Monday, January 19, 2009

Of course it's social!

Last week I talked about how the Internet Economy is fundamentally different to the traditional economy. When some people thanked me, the light went on - there are people who really don't "get it", and who need simple explanations. This time, I'd like to explain why social media are both a natural and inevitable development, and a "must-do". I'm using what I call my "Brian" approach, out of deep respect for an old friend of mine who taught me that simple is better than smart(arse).

Step 1: First, you have to accept that the Internet is real. It's not made up, and man really did land on the moon. But the freaky thing is that everyone is connected to everyone else.
Step 2: Next, you have to understand the size of this thing and how connected people are already . See the paragraphs after the Thought for the Day for the math, but trust me ... it's pretty big. Like 500,000,000,000 big!
Step 3: I'll wait while you try to imagine that number of possible conversations in your head ... you can't, can you? Oh, and no, you're not paranoid. They really are talking about you.
Step 4: Accept that you can not manage, let alone control, something this big. You need space in your togetherness with those billions of others.
Step 5: But how do you stay in touch? Only social media solutions make sense. The old one-way mass media models for marketing are like spears compared to lasers.
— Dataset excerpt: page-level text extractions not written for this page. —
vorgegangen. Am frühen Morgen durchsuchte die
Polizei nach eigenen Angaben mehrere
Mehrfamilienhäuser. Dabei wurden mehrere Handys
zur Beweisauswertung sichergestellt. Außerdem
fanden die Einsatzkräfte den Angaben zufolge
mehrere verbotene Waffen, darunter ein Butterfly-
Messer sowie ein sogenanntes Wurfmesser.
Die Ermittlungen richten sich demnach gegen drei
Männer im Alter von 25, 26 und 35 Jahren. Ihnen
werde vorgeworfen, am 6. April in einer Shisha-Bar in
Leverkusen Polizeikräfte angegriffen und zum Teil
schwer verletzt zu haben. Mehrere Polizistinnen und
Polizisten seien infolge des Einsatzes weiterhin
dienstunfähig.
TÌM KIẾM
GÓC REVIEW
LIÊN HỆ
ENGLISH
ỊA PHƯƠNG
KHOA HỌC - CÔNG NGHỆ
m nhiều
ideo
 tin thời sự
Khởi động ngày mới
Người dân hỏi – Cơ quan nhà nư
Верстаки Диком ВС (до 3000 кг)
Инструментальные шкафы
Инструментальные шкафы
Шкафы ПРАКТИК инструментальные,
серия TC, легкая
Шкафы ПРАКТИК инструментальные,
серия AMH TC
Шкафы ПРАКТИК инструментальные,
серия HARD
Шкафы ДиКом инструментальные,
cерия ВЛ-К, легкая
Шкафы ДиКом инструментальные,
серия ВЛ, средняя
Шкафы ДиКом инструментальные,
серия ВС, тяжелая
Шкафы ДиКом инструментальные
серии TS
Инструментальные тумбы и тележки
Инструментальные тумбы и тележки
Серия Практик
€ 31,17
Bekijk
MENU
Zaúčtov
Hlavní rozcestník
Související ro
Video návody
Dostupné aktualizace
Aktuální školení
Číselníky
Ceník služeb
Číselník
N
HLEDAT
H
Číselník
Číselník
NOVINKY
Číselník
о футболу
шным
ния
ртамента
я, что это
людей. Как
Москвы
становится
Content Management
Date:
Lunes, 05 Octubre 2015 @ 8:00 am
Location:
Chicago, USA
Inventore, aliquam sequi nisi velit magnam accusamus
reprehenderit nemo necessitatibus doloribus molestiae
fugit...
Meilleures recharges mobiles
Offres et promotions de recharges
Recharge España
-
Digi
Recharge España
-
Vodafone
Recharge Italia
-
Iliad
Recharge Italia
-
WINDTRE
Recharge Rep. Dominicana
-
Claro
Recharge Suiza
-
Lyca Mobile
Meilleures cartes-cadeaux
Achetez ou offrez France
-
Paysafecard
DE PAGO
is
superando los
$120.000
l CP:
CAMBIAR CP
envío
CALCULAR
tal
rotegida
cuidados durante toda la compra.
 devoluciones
I like to think of messages in social networks as a bit like a nuclear chain reaction (the maths is very similar). If you get it right, you get a lot of cheap energy over a long period. But when it goes out of control, the damage can be thermonuclear. Assume that each node (person) could re-transmit each message to 1 other - this monster gets pretty wild, pretty quick. It only needs one person to re-transmit one message, and suddenly it's an epidemic (... or is it a pandemic? That means it's infectious...).

Social networks emerge naturally from a heterarchical network like the Internet. And sure enough, once they do people will invent a better mousetrap. So, from the time some-one sent some-one else the first e-mail back in 1965 this whole thing has been inevitable. Social media like FaceBook and Twitter are just more efficient and more multifunctional ways of doing the same thing that ARPANET did 50 years ago.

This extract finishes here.